The U.S. Supreme Court agreed Friday to hear Lucia v. Securities and Exchange Commission, in which the justices will decide whether the SEC’s bureaucratic hiring process for its administrative law judges violates the U.S. Constitution’s Appointments Clause (2017 WL 6383147). The government isn’t putting up much of a fight on that question. The Justice Department’s response to the Lucia petition at the Supreme Court(2017 WL 6383147) acknowledged that SEC ALJs wield enough authority to qualify, for Appointments Clause purposes, as officers of the U.S., not mere employees whose hiring need not meet constitutional standards. With Lucia and the government in agreement, the Supreme Court is expected to name an amicus lawyer to argue the contrary position.
The SEC has brought hundreds of enforcement actions before administrative law judges in the past several years, since the Dodd-Frank financial reform act gave the agency leeway to choose administrative proceedings, in which the SEC sets the rules of evidence, over suits in federal court, where defendants have more robust due process rights.

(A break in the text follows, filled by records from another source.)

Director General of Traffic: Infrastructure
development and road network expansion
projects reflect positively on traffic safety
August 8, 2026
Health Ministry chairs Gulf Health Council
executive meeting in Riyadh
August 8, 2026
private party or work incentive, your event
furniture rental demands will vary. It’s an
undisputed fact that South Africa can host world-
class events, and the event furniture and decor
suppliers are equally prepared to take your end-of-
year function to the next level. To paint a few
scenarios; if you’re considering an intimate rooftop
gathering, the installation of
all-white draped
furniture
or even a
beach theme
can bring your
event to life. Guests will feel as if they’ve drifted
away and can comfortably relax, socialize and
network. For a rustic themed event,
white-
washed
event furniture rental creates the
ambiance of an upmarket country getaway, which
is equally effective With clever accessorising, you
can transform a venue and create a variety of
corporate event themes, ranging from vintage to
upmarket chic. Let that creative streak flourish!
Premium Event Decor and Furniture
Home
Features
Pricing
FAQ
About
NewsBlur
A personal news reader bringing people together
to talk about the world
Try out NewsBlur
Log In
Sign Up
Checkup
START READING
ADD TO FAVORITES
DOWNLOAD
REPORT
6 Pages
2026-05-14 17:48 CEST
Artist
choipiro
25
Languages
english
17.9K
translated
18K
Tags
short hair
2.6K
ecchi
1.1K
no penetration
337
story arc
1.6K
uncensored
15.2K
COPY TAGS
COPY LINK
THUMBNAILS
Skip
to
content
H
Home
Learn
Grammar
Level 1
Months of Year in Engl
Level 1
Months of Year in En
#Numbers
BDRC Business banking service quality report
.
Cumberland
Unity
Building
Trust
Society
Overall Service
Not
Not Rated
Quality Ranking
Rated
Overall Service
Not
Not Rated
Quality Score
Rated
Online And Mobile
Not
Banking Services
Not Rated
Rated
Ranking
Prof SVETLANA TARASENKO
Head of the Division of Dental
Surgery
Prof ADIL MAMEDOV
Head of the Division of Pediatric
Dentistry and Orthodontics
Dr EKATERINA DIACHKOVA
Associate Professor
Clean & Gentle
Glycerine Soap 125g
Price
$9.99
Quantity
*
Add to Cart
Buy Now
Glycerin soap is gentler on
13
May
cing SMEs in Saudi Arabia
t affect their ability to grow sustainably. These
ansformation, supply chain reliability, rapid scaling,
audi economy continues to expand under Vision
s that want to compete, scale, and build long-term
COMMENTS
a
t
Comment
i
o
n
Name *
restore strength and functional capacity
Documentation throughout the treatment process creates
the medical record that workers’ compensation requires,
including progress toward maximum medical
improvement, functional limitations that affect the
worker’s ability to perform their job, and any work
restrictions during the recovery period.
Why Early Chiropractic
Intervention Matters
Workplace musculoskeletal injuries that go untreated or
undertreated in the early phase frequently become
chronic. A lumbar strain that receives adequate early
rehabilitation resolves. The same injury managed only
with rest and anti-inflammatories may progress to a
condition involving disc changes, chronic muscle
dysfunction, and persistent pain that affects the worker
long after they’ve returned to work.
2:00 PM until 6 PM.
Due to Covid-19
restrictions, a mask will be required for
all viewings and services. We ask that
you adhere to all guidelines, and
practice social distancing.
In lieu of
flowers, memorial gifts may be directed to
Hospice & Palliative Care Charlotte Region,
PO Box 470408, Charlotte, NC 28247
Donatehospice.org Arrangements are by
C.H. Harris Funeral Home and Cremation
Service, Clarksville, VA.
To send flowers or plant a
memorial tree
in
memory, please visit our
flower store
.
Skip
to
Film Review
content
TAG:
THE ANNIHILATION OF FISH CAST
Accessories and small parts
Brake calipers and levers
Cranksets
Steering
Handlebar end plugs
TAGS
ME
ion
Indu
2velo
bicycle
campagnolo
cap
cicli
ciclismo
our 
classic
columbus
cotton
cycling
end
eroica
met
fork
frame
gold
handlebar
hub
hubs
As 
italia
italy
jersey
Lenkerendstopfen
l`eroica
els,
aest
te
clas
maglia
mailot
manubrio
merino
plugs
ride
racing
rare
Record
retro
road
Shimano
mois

So assuming that the Supreme Court ends up agreeing with both Lucia and the Justice Department that the presiding ALJs were unconstitutionally appointed, what happens to defendants found liable in administrative proceedings?
That issue is not specifically before the Supreme Court, which was presented only with the question of whether the Appointments Clause covers SEC ALJs. But Mark Perry of Gibson Dunn & Crutcher, who represents onetime radio host and financial advisor Raymond Lucia, told me he will argue in a merits briefing that the Supreme Court should determine an appropriate remedy if it concludes ALJs were unconstitutionally appointed, rather than leaving lower courts to figure out what to do.
“The remedy flows from the violation,” said Perry, who argued in certiorari briefing that the SEC must either dismiss or retry Lucia if the ALJ who oversaw his case was improperly appointed. “It’s a matter of law and fairness.”
The SEC attempted to cure constitutional problems in ongoing proceedings on Nov. 30, a day after the Justice Department submitted its Supreme Court brief conceding SEC ALJs are subject to the Appointments Clause. The commission issued an announcement that it had “ratified its prior appointment” of its ALJs. By doing so, it said, “the commission has resolved any concerns that administrative proceedings presided over by its ALJs violate the Appointment Clause.”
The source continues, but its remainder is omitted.